And yet that doesn’t mean you can’t let go of some of these connections. 

It is the feelings of anger or even hatred that not only prevents you from moving on, but that can weigh you down and wilt the bloom of new relationships. 

The poison from the failed relationship swirling in your mind, seeping into other areas of your life, even though they no longer have any meaningful role to play in your life.

The old relationship is a shadow of your former self. Don’t let the shadow prevent you from seeing the good that’s now in front of you. And the only way to do this is to let go. And, if possible, to be happy for them.

A gift to yourself.

Following my divorce, I felt lost. The future I’d envisioned was robbed of me. It left me emotionally beaten and cast aside. 

In many ways, I blamed her for it. And while she had been the one to stray, it often takes two to cause such a result. 

It took me a long time to realise that. To accept the role I played in our crumbling. 
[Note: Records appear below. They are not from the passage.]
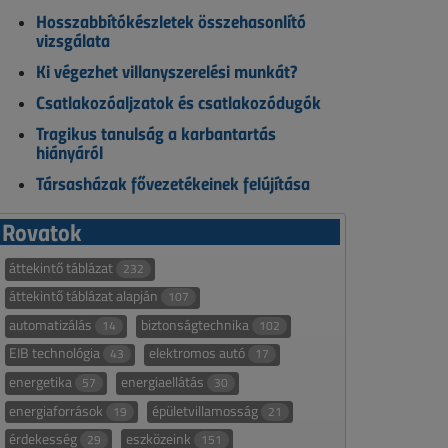
Hosszabbítókészletek összehasonlító
vizsgálata
Ki végezhet villanyszerelési munkát?
Csatlakozóaljzatok és csatlakozódugók
Tragikus tanulság a karbantartás
hiányáról
Társasházak fővezetékeinek felújítása
Rovatok
áttekintő táblázat
232
áttekintő táblázat alapján
107
automatizálás
biztonságtechnika
14
102
EIB technológia
elektromos autó
43
17
energetika
energiaellátás
57
30
energiaforrások
épületvillamosság
19
21
érdekesség
eszközeink
29
151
Up until that awakening, I reveled in any misfortune to come upon her. Now, I didn’t wish it upon her. 

I didn’t craft a voodoo doll or consult witch doctors. There were no prayers or seances. But upon discovering of a breakup or emotional failure I’d nod, I might smile, and the idea of "what goes around comes around" bounced about the walls of my mind.

I savoured those as if her shortcomings nourished my relationship wounds. As if her hurt could mend the cracks in my own heart.

They couldn’t.

And the more time I focused on enjoying what happened to her, the longer it took for my own wounds to heal.

Doing so picked at scabs, ensuring I could never fully move on. Because while I extracted senseless joy, it never brought about happiness or peace or tranquility. Like an addict, it numbed me but did not help me.

In truth, I’m not sure when I turned the corner. When I stopped taking any kind of pleasure in the game of "what comes around goes around".

Perhaps my life continued on, slowly expunging the bad and leaving only the good. Maybe I outgrew it.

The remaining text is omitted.